Data entries
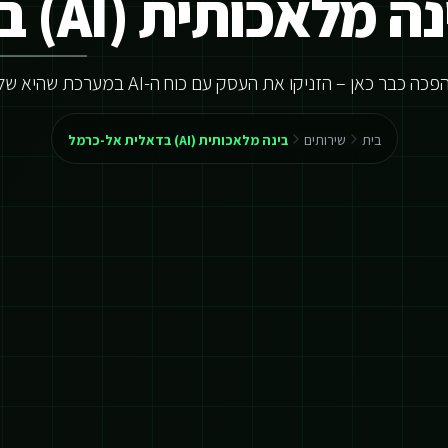
 מלאכותית (AI) בדאלית אל-כרמל
ה כבר כאן – הזניקו את העסק עם כוח ה-AI במערכת שהיא שלכם
בית
שירותים
בינה מלאכותית (AI) בדאלית אל-כרמל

TASK PROMPT
Which lines in the data above contain "מלאכותית"? Show each one.

TASK SOLUTION
 מלאכותית (AI) בדאלית אל-כרמל
בינה מלאכותית (AI) בדאלית אל-כרמל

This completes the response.